Fue una situación realmente incómoda para los nobles askilinianos. No era que no tuvieran forma de lidiar con la guerrilla. Mientras pudieran permitirse asumir las pérdidas y enviar múltiples bandas para cazar al enemigo y apoyarse mutuamente, eventualmente podrían eliminar a los molestos enemigos.
Pero ninguno de ellos propuso esa idea. Los miles de hombres restantes que quedaban eran todos sus hogares. Ningún noble estaba dispuesto a sacrificar a todos sus hombres y esperaba que alguien más fuera voluntario en su lugar. Durante los tres días arduos, comenzaron a esperar que los nobles canasianos pudieran capturar la Aldea Ardilla para que los enemigos que los atacaban sigilosamente se retiraran.

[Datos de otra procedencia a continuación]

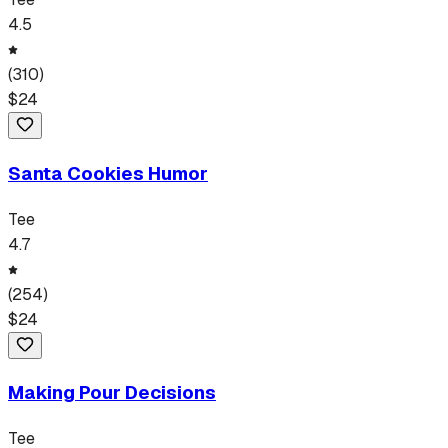
4.5
(
310
)
$
24
Santa Cookies Humor
Tee
4.7
(
254
)
$
24
Making Pour Decisions
Tee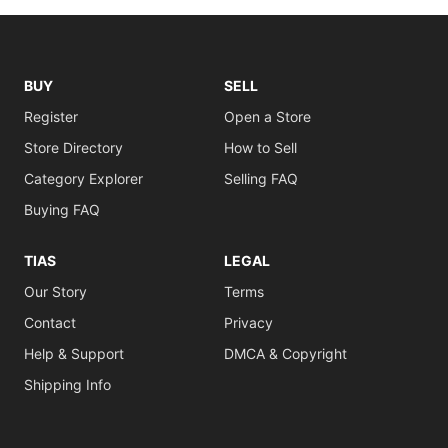
BUY
SELL
Register
Open a Store
Store Directory
How to Sell
Category Explorer
Selling FAQ
Buying FAQ
TIAS
LEGAL
Our Story
Terms
Contact
Privacy
Help & Support
DMCA & Copyright
Shipping Info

La banda de Dyavid también fue increíblemente debilitada por toda la prueba. Se tendieron una emboscada tras otro durante tres días enteros sin parar y se desgastaron mucho más rápido que el enemigo. Afortunadamente, pudieron ralentizar efectivamente la marcha del enemigo y obtener buenos resultados sin sufrir demasiadas bajas. Solo un soldado desafortunado fue sacrificado, mientras que otros ocho resultaron heridos. Todavía tenía tres carpas llenas de hombres listos para la batalla, por lo que decidió tomarse un descanso de un día para observar al enemigo desde lejos para permitir que sus hombres recuperen suficiente energía para continuar la operación de guerrilla.
Lo que no esperaba era que el enemigo dejara de moverse y permaneciera dentro del campamento que establecieron la última noche. Fue lo mismo al día siguiente. Le pareció bastante extraño, así que envió a alguien a notificar a Claude al respecto con la esperanza de averiguar qué estaba pasando.
Claude fue despertado por Myjack justo después de quedarse dormido. Había estado quemando el aceite de medianoche en los últimos días debido a los ataques nocturnos y solo logró dormir un poco durante el día. Los nobles canasianos solo atacaron durante la noche, salvo por algunas veces que intentaron durante el día. Todos eran muy conscientes de que atacar a plena luz del día solo haría que derribaran a sus hombres. Pero después de encontrar las trampas que les esperaban, también dejaron de esforzarse tanto durante la noche.
La razón por la que Myjack despertó a Claude fue la retirada de los nobles canasianos. Podía verlos viajar de regreso por donde vinieron desde su ventana. Usando su telescopio, vio a los granjeros y pastores arrastrarse con pasos pesados y lentos.
Los soldados en el campo vitorearon ruidosamente. La visión de los enemigos en retirada fue realmente motivadora. A pesar de los números abrumadores, lograron detener al enemigo en el turno y no perdieron ni un solo hombre.
Después de recibir el informe de Dyavid, Claude no estaba demasiado sorprendido. Tal vez los nobles askilinianos recibieron la noticia del retiro y se detuvieron para reconsiderar sus opciones. Si Claude tenía suerte, la otra compañía elegiría retirarse también. Él habría defendido con éxito Squirrel Village si ese fuera el caso.
Pero al día siguiente, Dyavid envió otra correspondencia urgente a Claude que sorprendió a todos. Los nobles canasianos no se habían retirado. En cambio, se dirigieron al sendero de montaña por el que transitaron los nobles askilinianos. Sus ejércitos ya se habían reunido.